BACKGROUND AND PURPOSE: Atherosclerosis of the major intracranial arteries is an important cause of ischemic stroke. We established measurement criteria to assess percent stenosis of a major intracranial artery (carotid, middle cerebral, vertebral, basilar) and determined the interobserver/intraobserver agreements and interclass/intraclass correlations of these measurements.

METHODS: We defined percent stenosis of an intracranial artery as follows: percent stenosis = [(1 − (Dstenosis/Dnormal))] × 100, where Dstenosis = the diameter of the artery at the site of the most severe stenosis and Dnormal = the diameter of the proximal normal artery.
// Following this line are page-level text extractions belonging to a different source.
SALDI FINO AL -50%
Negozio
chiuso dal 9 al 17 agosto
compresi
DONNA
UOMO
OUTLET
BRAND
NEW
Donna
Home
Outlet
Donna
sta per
If the proximal segment was diseased, contingency sites were chosen to measure Dnormal: distal artery (second choice), feeding artery (third choice). Using a hand-held digital caliper, three neuroradiologists independently measured Dstenosis and Dnormal of 24 stenotic intracranial arteries. Each observer repeated the readings 4 weeks later. We determined how frequently two observers' measurements of percent stenosis of each of the 24 diseased arteries differed by 10% or less.

RESULTS: Among the three pairs of observers, interobserver agreements were 88% (observer 1 versus observer 2), 79% (observer 1 versus observer 3), 75% (observer 2 versus observer 3) for the first reading and were 75% (observer 1 versus observer 2), 100% (observer 1 versus observer 3), and 71% (observer 2 versus observer 3) for the second reading. Intraobserver agreement for each of the observers was 88%, 83%, and 100%. Interclass correlation was 85% (first reading) and 87% (second reading). Intraclass correlation was 92% (first and second readings combined).
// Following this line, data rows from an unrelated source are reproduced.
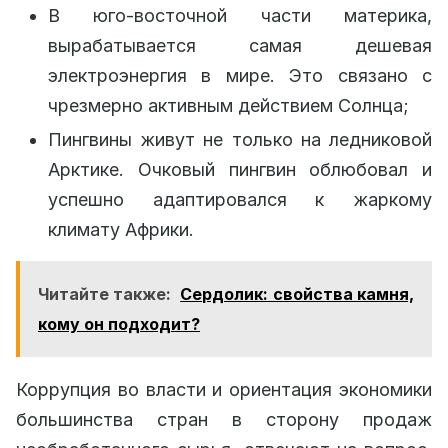
В юго-восточной части материка,
вырабатывается самая дешевая
электроэнергия в мире. Это связано с
чрезмерно активным действием Солнца;
Пингвины живут не только на ледниковой
Арктике. Очковый пингвин облюбовал и
успешно адаптировался к жаркому
климату Африки.
Читайте также:
Сердолик: свойства камня,
кому он подходит?
Коррупция во власти и ориентация экономики
большинства стран в сторону продаж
CONCLUSION: This method shows good interobserver and intraobserver agreements for the measurement of intracranial stenosis of a major artery. If validated in subsequent studies, this method may serve as a standard for the measurement of percent stenosis of an intracranial artery.
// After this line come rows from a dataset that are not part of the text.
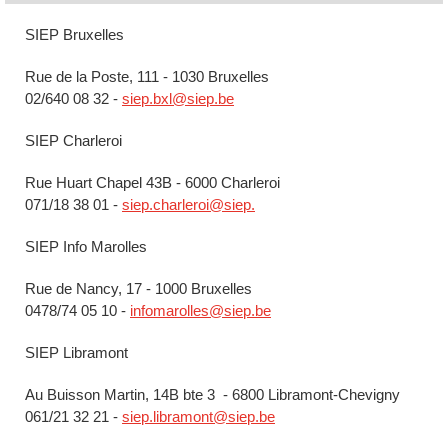
SIEP Bruxelles
Rue de la Poste, 111 - 1030 Bruxelles
02/640 08 32 -
siep.bxl@siep.be
SIEP Charleroi
Rue Huart Chapel 43B - 6000 Charleroi
071/18 38 01 -
siep.charleroi@siep.
SIEP Info Marolles
Rue de Nancy, 17 - 1000 Bruxelles
0478/74 05 10 -
infomarolles@siep.be
SIEP Libramont
Au Buisson Martin, 14B bte 3 - 6800 Libramont-Chevigny
061/21 32 21 -
siep.libramont@siep.be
Atherosclerotic stenosis of the major intracranial arteries is an important cause of ischemic stroke. Currently, there are no standard methods for measuring the severity of intracranial arterial stenosis. The established methods for measuring extracranial carotid stenosis are not suitable for measuring percent stenosis of a major intracranial artery because the intracranial arteries have several branches, they become slightly narrower in their distal portions, and they are often tortuous (1–3). Additionally, extracranial carotid measurement techniques have to contend with the carotid bulb, which has no equivalent in any of the intracranial arteries.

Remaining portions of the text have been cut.